Mbaye, who’s Senegalese, aims to build partnerships with farmers in West Africa in order to ethically source ingredients and give back. She says, “I’ve seen what the uplifting of certain ingredients and what K-Beauty has been able to do for the South Korean economy, and I really do hope to enact a similar change when it comes to West African agricultural spaces, especially because I’m seeing that people are extracting a lot of resources from, say, Senegal, from Nigeria, from the places that [the Sliq team] is from and very little is being returned back to the people who are doing the manual labor there.”

“I respect the legacy players, but I think there’s a lot of space to play.”

At Sliq, leading with education is paramount. It’s assembling an advisory board with medical professionals to deliver expert advice on hair or scalp issues. Another education-first piece of its business will be a concept salon offering treatments along with training sessions on styling textured hair and providing a venue for Sliq events.

“It didn’t become mandatory for stylists to learn how to style textured hair in the U.K. until last year, and that kind of has a ripple effect on what’s available to people and who they’re able to trust with their hair,” says Mbaye. “We want to make it so that it’s easier for people who want to focus on braiding, who want to focus on wigs and weaves to actually create a career path.”

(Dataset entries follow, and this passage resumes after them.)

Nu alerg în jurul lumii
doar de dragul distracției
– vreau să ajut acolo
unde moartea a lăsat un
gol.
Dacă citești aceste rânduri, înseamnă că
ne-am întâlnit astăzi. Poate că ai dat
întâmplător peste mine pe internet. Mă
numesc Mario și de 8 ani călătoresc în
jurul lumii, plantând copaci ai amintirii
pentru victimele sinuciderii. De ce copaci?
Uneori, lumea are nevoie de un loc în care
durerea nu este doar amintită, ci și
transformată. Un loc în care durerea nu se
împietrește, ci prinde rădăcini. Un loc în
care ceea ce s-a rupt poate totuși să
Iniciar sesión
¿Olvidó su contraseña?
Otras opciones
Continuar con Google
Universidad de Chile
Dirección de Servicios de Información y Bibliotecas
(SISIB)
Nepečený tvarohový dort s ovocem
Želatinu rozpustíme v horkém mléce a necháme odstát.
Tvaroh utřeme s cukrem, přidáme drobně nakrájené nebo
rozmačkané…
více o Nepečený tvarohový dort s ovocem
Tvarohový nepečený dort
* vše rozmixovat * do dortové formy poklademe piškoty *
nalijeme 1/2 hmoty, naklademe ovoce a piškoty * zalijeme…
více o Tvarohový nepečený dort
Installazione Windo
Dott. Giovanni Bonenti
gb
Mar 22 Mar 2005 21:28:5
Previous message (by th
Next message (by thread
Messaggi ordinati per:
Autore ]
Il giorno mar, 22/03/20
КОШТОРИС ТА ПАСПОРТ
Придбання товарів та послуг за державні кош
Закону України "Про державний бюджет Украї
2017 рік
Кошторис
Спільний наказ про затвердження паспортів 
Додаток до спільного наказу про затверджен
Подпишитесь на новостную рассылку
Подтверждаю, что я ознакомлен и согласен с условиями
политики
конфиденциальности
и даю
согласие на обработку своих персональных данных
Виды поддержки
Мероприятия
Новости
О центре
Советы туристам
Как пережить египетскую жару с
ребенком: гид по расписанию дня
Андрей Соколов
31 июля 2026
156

The biggest goal for the salon is to cultivate a safe space for Sliq’s community. “That means allowing people to step into our world and not feel like they need to have a certain level of knowledge about their hair coming in,” says Mbaye. “There’s a lot of fearmongering on places like YouTube, and we’re trying to take that away. That’s going to happen through in-person events, but also through developing a space where people can have these conversations with each other, with us and with all the professionals.”